(Exercise inputs Opens)

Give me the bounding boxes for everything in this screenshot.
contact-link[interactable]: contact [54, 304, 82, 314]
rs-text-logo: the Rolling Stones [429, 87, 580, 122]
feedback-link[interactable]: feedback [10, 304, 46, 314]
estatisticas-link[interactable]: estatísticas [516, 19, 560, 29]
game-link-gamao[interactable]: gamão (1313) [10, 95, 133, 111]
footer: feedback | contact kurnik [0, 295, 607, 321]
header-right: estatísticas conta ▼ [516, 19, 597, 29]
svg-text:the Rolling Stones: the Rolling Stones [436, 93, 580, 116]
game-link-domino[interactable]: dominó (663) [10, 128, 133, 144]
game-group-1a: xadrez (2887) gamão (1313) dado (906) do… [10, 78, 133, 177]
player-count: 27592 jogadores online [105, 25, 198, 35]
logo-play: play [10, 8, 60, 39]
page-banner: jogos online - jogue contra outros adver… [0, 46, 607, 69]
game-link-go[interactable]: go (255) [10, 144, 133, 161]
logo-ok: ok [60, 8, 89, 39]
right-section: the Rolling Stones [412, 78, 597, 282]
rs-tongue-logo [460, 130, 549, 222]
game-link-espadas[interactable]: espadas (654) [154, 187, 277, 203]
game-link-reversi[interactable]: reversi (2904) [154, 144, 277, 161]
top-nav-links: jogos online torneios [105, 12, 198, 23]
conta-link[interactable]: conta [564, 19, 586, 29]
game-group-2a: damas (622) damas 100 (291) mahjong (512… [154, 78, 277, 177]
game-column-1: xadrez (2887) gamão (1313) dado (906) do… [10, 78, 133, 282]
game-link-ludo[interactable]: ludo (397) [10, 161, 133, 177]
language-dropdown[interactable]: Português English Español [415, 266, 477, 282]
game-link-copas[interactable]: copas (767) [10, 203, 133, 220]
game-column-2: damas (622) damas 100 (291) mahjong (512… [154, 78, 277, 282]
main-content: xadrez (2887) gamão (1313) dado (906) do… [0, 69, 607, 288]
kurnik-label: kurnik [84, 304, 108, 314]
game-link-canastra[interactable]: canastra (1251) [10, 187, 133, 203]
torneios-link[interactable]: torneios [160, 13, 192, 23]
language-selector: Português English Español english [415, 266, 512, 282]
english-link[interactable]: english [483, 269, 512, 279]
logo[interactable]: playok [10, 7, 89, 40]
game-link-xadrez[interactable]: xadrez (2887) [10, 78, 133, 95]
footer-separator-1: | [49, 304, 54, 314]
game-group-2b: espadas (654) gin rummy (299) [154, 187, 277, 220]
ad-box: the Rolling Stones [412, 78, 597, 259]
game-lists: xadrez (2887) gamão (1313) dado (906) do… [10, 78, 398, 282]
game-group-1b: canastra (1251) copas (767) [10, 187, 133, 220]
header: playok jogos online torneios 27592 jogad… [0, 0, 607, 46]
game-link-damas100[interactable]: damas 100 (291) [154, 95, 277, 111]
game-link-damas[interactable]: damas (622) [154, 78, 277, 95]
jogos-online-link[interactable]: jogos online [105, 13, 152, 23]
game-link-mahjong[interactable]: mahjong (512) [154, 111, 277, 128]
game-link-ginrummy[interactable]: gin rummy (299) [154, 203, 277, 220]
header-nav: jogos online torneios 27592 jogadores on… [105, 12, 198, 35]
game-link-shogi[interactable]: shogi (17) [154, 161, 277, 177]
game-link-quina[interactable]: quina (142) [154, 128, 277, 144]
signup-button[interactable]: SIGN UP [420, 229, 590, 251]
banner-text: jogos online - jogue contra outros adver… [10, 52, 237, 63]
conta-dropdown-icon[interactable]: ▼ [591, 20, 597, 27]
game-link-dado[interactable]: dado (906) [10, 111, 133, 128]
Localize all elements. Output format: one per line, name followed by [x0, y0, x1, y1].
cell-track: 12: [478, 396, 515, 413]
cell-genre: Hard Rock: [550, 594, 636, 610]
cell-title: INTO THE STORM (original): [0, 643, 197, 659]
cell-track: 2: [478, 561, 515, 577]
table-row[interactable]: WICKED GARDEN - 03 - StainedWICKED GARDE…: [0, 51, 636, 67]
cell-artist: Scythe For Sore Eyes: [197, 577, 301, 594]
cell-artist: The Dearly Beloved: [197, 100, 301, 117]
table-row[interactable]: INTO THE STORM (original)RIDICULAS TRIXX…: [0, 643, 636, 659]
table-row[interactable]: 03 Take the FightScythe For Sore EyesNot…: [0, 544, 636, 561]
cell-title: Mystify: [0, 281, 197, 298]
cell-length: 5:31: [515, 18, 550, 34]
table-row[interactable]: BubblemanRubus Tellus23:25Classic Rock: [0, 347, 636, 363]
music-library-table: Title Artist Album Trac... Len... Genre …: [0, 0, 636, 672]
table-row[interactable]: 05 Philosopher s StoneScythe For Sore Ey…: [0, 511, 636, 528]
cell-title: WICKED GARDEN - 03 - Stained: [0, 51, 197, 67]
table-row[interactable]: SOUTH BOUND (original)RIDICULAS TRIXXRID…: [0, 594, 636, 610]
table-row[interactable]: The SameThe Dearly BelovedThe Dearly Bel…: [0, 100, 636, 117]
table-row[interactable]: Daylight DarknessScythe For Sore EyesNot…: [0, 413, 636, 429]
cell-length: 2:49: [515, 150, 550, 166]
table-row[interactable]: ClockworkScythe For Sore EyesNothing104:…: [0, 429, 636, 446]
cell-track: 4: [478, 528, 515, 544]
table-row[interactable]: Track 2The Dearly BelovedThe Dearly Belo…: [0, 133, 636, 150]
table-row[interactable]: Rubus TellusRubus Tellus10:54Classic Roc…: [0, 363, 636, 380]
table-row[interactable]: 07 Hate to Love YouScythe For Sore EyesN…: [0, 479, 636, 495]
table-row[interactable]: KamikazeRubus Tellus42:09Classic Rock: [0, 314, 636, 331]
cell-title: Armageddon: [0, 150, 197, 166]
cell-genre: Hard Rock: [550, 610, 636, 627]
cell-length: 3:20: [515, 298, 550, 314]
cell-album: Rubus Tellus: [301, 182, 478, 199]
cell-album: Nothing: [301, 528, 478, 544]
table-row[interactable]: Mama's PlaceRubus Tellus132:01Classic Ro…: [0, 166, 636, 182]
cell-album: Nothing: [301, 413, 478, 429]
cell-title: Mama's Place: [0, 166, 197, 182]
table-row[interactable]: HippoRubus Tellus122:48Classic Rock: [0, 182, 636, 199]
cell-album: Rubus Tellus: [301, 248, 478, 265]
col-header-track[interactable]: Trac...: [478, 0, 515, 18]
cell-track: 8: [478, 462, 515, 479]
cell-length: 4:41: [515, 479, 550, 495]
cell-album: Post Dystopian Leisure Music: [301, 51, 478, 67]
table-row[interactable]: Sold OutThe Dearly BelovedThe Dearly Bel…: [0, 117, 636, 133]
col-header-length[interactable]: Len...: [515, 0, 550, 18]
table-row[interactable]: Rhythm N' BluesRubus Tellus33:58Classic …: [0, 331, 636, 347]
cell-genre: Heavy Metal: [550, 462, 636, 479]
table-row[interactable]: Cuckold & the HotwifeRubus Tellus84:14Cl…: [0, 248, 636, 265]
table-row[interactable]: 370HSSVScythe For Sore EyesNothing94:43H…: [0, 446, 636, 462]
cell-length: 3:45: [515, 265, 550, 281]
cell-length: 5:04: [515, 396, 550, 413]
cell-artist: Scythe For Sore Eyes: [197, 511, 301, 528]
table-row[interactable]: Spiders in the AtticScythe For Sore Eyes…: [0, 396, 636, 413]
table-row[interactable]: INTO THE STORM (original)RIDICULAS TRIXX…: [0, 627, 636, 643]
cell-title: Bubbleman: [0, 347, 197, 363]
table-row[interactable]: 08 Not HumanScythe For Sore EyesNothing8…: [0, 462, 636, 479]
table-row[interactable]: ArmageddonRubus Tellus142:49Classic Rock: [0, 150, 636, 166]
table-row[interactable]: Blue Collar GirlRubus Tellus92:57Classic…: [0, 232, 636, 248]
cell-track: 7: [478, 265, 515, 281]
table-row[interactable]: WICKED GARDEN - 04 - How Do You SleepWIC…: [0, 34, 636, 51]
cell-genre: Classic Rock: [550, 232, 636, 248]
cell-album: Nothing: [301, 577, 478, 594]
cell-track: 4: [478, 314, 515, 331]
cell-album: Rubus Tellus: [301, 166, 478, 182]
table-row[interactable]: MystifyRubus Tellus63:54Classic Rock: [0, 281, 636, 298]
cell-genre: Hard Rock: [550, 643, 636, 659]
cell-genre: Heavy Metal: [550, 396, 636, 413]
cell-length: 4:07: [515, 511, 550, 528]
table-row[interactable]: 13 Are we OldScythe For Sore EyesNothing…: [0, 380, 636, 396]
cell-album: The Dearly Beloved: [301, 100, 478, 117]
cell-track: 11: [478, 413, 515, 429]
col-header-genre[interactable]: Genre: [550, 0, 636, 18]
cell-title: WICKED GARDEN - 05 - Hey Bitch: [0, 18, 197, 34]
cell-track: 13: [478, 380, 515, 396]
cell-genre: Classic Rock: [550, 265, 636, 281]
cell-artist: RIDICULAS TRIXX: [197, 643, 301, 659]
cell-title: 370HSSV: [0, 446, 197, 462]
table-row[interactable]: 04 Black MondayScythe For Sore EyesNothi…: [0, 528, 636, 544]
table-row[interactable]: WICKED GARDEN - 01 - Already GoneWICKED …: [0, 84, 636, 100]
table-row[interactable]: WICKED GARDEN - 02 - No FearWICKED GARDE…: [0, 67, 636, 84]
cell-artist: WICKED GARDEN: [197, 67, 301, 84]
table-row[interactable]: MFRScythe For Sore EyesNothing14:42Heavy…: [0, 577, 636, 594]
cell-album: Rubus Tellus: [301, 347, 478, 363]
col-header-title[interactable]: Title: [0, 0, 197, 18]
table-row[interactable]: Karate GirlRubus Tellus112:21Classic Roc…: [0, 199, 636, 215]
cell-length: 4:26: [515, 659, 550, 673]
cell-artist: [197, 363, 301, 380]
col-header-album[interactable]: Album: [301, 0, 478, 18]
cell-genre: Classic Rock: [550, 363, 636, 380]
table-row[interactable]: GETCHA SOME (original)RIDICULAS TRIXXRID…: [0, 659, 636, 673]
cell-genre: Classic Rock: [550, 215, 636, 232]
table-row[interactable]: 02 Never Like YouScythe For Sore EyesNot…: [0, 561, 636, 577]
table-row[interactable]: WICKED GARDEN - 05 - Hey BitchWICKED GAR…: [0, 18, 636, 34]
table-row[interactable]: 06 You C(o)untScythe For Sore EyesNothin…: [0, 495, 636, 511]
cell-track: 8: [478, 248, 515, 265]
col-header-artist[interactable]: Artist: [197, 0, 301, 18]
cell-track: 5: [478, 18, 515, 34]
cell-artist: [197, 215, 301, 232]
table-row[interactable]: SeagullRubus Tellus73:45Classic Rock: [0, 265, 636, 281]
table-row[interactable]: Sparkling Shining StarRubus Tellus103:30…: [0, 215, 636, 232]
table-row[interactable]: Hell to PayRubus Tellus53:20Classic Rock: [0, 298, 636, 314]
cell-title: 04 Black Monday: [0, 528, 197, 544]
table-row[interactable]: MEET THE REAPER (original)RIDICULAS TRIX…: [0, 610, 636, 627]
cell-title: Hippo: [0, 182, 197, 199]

(Exercise inputs Closes)

(What this task involves)
Scan the data above and copy every line with "language" in it.

(Result of this task)
language-dropdown[interactable]: Português English Español [415, 266, 477, 282]
language-selector: Português English Español english [415, 266, 512, 282]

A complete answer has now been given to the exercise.